Exemplo de dedicação
Para o funcionamento eficiente de uma Apac é necessário estabelecer uma rede de colaboração, com suporte, em nível estadual, dos Poderes Executivo, Judiciário, Legislativo e organizações do terceiro setor. O envolvimento das autoridades locais, a participação da comunidade, através da direção da casa, dos voluntários e funcionários, dos próprios recuperandos, empresas, instituições religiosas e de ensino e outras entidades são vitais para a manutenção dessa rede. Mário Ottoboni, criador do método, sempre declara “a Apac irá perdurar enquanto não tiver donos, já que é uma obra de Deus”.

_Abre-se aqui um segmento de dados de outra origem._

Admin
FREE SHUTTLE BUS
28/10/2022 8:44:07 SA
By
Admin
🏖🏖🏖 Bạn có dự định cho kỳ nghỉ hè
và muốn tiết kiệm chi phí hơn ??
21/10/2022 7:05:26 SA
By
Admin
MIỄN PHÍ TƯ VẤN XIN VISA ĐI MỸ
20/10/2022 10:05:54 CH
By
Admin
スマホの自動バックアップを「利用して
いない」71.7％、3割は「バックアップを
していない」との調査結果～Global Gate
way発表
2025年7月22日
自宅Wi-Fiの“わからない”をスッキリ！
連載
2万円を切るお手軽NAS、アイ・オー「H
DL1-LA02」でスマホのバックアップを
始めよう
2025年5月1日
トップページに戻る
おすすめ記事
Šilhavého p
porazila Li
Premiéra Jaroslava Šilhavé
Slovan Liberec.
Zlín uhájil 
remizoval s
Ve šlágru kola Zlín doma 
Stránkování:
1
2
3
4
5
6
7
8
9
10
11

Todavia vale a pena falar brevemente de um dos componentes dessa rede. No caso de Lagoa da Prata, a presidente da Diretoria-Executiva da Apac, Ângela Aparecida da Costa. Integrante da Pastoral Carcerária, proprietária de um restaurante na cidade, ela está presente todos os dias na unidade, voluntariamente e sem qualquer retorno financeiro. Na época da construção do Centro de Reintegração Social, o então juiz da Execução Penal, Luiz Carlos Rezende e Santos, pediu a ela a colaboração dos presos da cadeia pública na edificação do prédio. Angela diz que após conclusão do prédio, tornou-se presidente da Apac. “Confesso não ter estudo, mas tinha amor pela causa, me inteirei sobre o método, participando inclusive do curso de gestores, promovido pelo Tribunal de Justiça e Fraternidade Brasileira de Assistência aos Condenados.” Angela relata que quando entrou na Apac, recém-inaugurada, existiam somente três colchões, uma geladeira e um fogão. “Com uma semana de trabalho e doações foi possível equipar todas as dependências.” Incansável, a presidente vai pessoalmente, três vezes por semana, pegar verduras e legumes doados por um supermercado de Lagoa da Prata. “Minha vida é a Apac, quando aparecem dificuldades peço a Deus para me dar mais amor e continuo minha caminhada. No final compensa, constatando a recuperação do condenado. Entendo que toda comarca tinha que ter uma Apac, finaliza”.